If say y = 10, then the binary representation is 0b1010.
The computer can't simply take each bit of 1010 and use it, can it?
I am trying to to this for bit sizes larger than 8. Since the values are not simply stored as arrays of standard integers, the container doesn't represent a value, so overloading the operators << and >> is a bit harder.
However, counting down from a 100 bit number to 0 is somewhat inefficient, so I'm trying to find a way to make the computer understand a bit array faster.
First off, in C the effects of performing a shift larger than the bit width of the type in question are undefined - in other words, if you have 32 bit ints, x << 33 will result in unreliable results (it need not be zero!).

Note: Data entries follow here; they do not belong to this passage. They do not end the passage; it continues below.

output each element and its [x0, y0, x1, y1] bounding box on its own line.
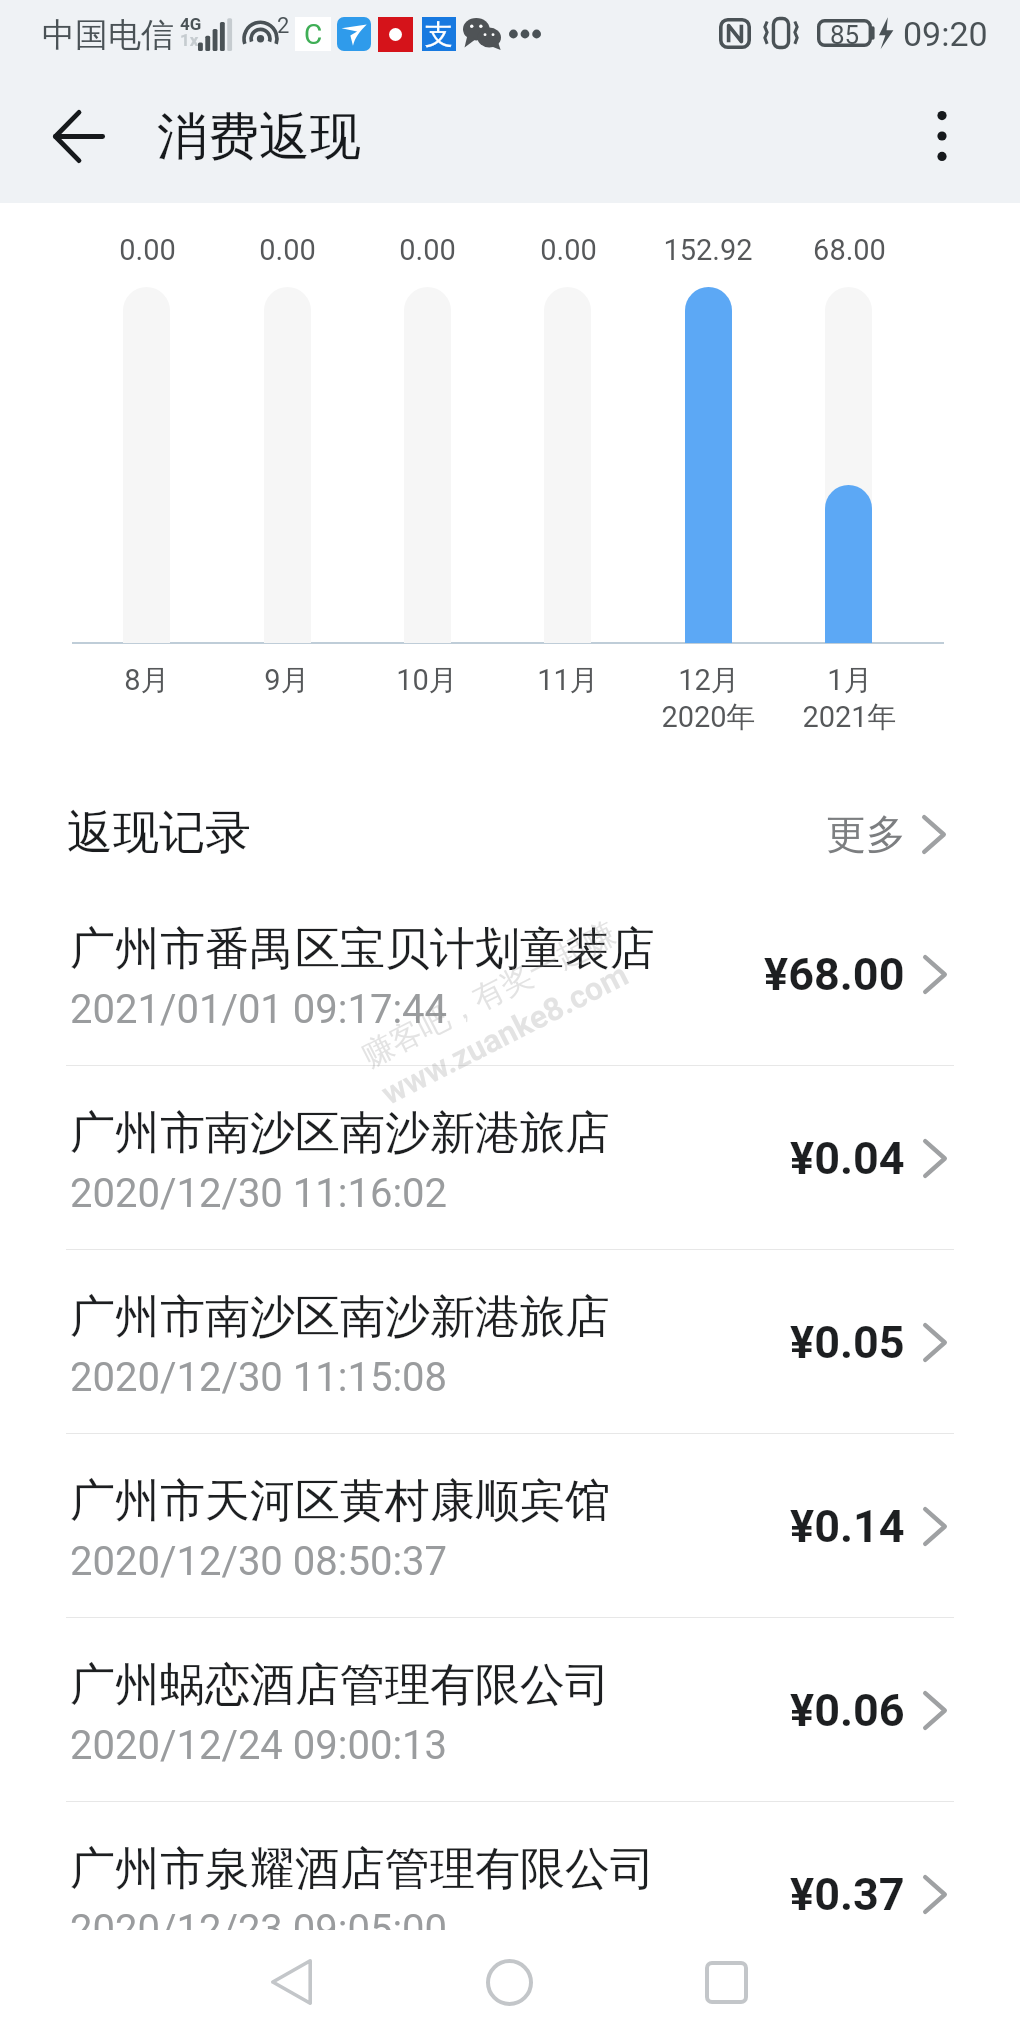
button[interactable]: 最近任务: [617, 1930, 835, 2040]
staticText: 2021年: [802, 699, 897, 736]
staticText: 0.00: [540, 233, 597, 267]
button[interactable]: 返回: [182, 1930, 400, 2040]
staticText: 10月: [396, 662, 458, 699]
staticText: 更多: [826, 809, 906, 859]
staticText: ¥68.00: [764, 948, 905, 1001]
button[interactable]: 返现记录: [0, 762, 1020, 882]
staticText: ¥0.14: [790, 1500, 905, 1553]
staticText: 广州市天河区黄村康顺宾馆: [70, 1473, 610, 1530]
button[interactable]: 广州市番禺区宝贝计划童装店: [0, 882, 1020, 1066]
button[interactable]: 广州市南沙区南沙新港旅店: [0, 1066, 1020, 1250]
staticText: C: [304, 18, 323, 51]
staticText: 1月: [827, 662, 873, 699]
staticText: 12月: [678, 662, 740, 699]
button[interactable]: 更多选项: [894, 86, 990, 182]
staticText: ¥0.06: [790, 1684, 905, 1737]
staticText: 广州蜗恋酒店管理有限公司: [70, 1657, 610, 1714]
staticText: 0.00: [259, 233, 316, 267]
staticText: 2021/01/01 09:17:44: [70, 986, 448, 1033]
staticText: 2020/12/30 11:15:08: [70, 1354, 448, 1401]
staticText: 支: [425, 17, 453, 51]
staticText: ¥0.37: [790, 1868, 905, 1921]
staticText: 广州市泉耀酒店管理有限公司: [70, 1841, 655, 1898]
staticText: 中国电信: [42, 14, 174, 56]
button[interactable]: 返回: [24, 79, 134, 189]
staticText: 11月: [537, 662, 599, 699]
staticText: 152.92: [663, 233, 753, 267]
button[interactable]: 主屏幕: [400, 1930, 618, 2040]
staticText: 9月: [264, 662, 310, 699]
staticText: 2: [277, 13, 290, 39]
staticText: 赚客吧，有奖一起赚: [356, 914, 622, 1075]
staticText: 68.00: [813, 233, 886, 267]
staticText: 8月: [124, 662, 170, 699]
staticText: 返现记录: [67, 804, 251, 862]
staticText: 09:20: [903, 14, 988, 54]
button[interactable]: 广州市泉耀酒店管理有限公司: [0, 1802, 1020, 1986]
staticText: 2020/12/30 11:16:02: [70, 1170, 448, 1217]
staticText: ¥0.05: [790, 1316, 905, 1369]
button[interactable]: 广州市天河区黄村康顺宾馆: [0, 1434, 1020, 1618]
staticText: 消费返现: [157, 105, 361, 169]
staticText: 2020/12/24 09:00:13: [70, 1722, 448, 1769]
staticText: www.zuanke8.com: [375, 955, 635, 1112]
staticText: 广州市番禺区宝贝计划童装店: [70, 921, 655, 978]
staticText: 2020年: [661, 699, 756, 736]
staticText: 85: [830, 20, 860, 48]
staticText: 4G: [180, 14, 202, 34]
staticText: 0.00: [399, 233, 456, 267]
staticText: 1x: [180, 30, 199, 50]
button[interactable]: 广州蜗恋酒店管理有限公司: [0, 1618, 1020, 1802]
button[interactable]: 广州市南沙区南沙新港旅店: [0, 1250, 1020, 1434]
staticText: 广州市南沙区南沙新港旅店: [70, 1105, 610, 1162]
staticText: 2020/12/30 08:50:37: [70, 1538, 448, 1585]
staticText: ¥0.04: [790, 1132, 905, 1185]
staticText: 广州市南沙区南沙新港旅店: [70, 1289, 610, 1346]
staticText: 0.00: [119, 233, 176, 267]
staticText: 2020/12/23 09:05:00: [70, 1906, 448, 1953]
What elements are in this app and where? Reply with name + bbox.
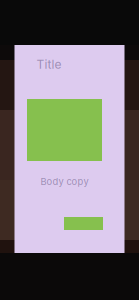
staticText: Body copy xyxy=(40,176,88,187)
staticText: Title xyxy=(36,57,62,72)
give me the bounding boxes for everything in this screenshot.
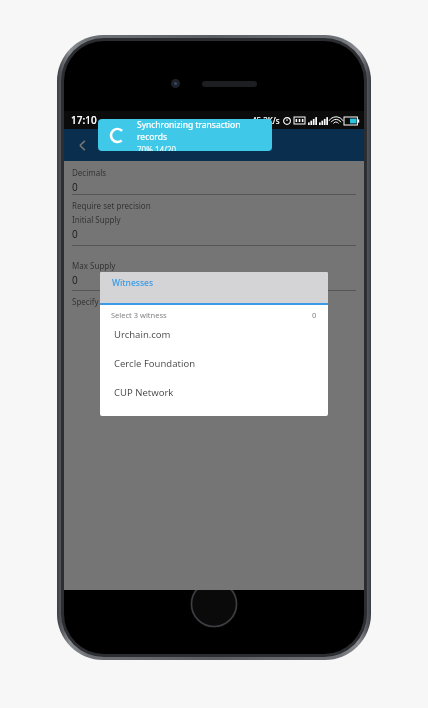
button[interactable]: Synchronizing transaction records	[98, 119, 272, 151]
staticText: Initial Supply	[72, 214, 121, 225]
staticText: 17:10	[71, 113, 97, 127]
staticText: 45.2K/s	[252, 115, 280, 126]
staticText: 0	[72, 273, 78, 287]
staticText: 0	[72, 180, 78, 194]
staticText: 0	[312, 310, 317, 320]
staticText: 0	[72, 227, 78, 241]
button[interactable]: Urchain.com	[100, 320, 328, 349]
staticText: Specify witnesses if Suppose so on	[72, 296, 202, 307]
staticText: Decimals	[72, 167, 107, 178]
button[interactable]: Back	[68, 131, 96, 159]
staticText: Cercle Foundation	[114, 357, 196, 370]
staticText: Urchain.com	[114, 328, 171, 341]
staticText: Select 3 witness	[111, 310, 167, 320]
button[interactable]: CUP Network	[100, 378, 328, 407]
button[interactable]: Cercle Foundation	[100, 349, 328, 378]
staticText: Synchronizing transaction records	[137, 119, 272, 143]
staticText: Max Supply	[72, 260, 116, 271]
staticText: Require set precision	[72, 200, 151, 211]
staticText: 70% 14/20	[137, 144, 177, 151]
staticText: CUP Network	[114, 386, 174, 399]
staticText: Witnesses	[112, 277, 154, 289]
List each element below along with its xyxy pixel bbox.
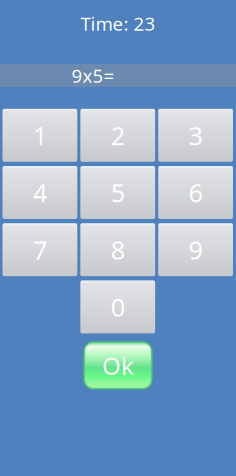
staticText: 2 <box>111 118 125 152</box>
staticText: 5 <box>111 176 125 209</box>
staticText: 8 <box>111 233 125 266</box>
staticText: 1 <box>33 118 47 152</box>
button[interactable]: 0 <box>80 280 155 333</box>
staticText: Time: 23 <box>80 11 156 36</box>
staticText: 9x5= <box>72 63 114 88</box>
button[interactable]: 5 <box>80 166 155 219</box>
staticText: 7 <box>33 233 47 266</box>
button[interactable]: 6 <box>158 166 233 219</box>
button[interactable]: 1 <box>2 109 77 162</box>
staticText: 4 <box>33 176 47 209</box>
button[interactable]: 2 <box>80 109 155 162</box>
staticText: 0 <box>111 290 125 324</box>
button[interactable]: 8 <box>80 223 155 276</box>
button[interactable]: 3 <box>158 109 233 162</box>
button[interactable]: Ok <box>84 341 152 389</box>
button[interactable]: 4 <box>2 166 77 219</box>
button[interactable]: 7 <box>2 223 77 276</box>
staticText: 6 <box>189 176 203 209</box>
staticText: Ok <box>102 350 134 381</box>
staticText: 3 <box>189 118 203 152</box>
staticText: 9 <box>189 233 203 266</box>
button[interactable]: 9 <box>158 223 233 276</box>
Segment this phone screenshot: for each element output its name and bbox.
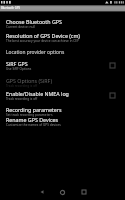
staticText: Location provider options [6, 49, 65, 56]
staticText: The best accuracy your device can achiev… [6, 39, 79, 43]
staticText: Rename GPS Devices [6, 116, 59, 123]
button[interactable] [0, 87, 125, 103]
staticText: Bluetooth GPS [1, 6, 20, 10]
button[interactable]: Back [31, 185, 52, 199]
staticText: Choose Bluetooth GPS [6, 18, 62, 25]
button[interactable]: Home [52, 185, 73, 199]
staticText: Track recording is off [6, 97, 38, 101]
staticText: SiRF GPS [6, 60, 28, 67]
staticText: Customize the names of GPS devices [6, 123, 61, 127]
staticText: Track recording is off [6, 84, 38, 88]
button[interactable] [0, 30, 125, 45]
button[interactable]: Recents [73, 185, 94, 199]
button[interactable] [0, 56, 125, 74]
staticText: Resolution of GPS Device (cm) [6, 32, 80, 39]
staticText: Set track recording parameters [6, 113, 53, 117]
staticText: Use SiRF Options [6, 67, 32, 71]
button[interactable] [0, 103, 125, 115]
staticText: Current device: null [6, 25, 36, 29]
button[interactable]: Toggle SiRF GPS [108, 61, 117, 70]
button[interactable]: Toggle Enable/Disable NMEA log [108, 91, 117, 100]
staticText: GPS Options (SiRF) [6, 77, 53, 84]
button[interactable] [0, 74, 125, 87]
staticText: Enable/Disable NMEA log [6, 90, 69, 97]
button[interactable] [0, 115, 125, 130]
staticText: Recording parameters [6, 106, 62, 113]
button[interactable] [0, 15, 125, 30]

The exact implementation depends on your hardware. Some embedded processors do indeed perform a loop of single bit shifts; on more powerful CPU architectures such as x86, however, there is a machine instruction to do an arbitrary shift in a single operation, usually using something like a barrel shifter in hardware. The C limitation on the value of the shift oprand comes from different instruction sets handling out-of-range shift values differently; x86 will truncate the shift argument (ie, doing modulo 32 if you're using a 32-bit value), but some other instruction set architectures may have different behavior.
In general, unless you're developing for an embedded processor, you don't need to worry about a single bit shift being expensive.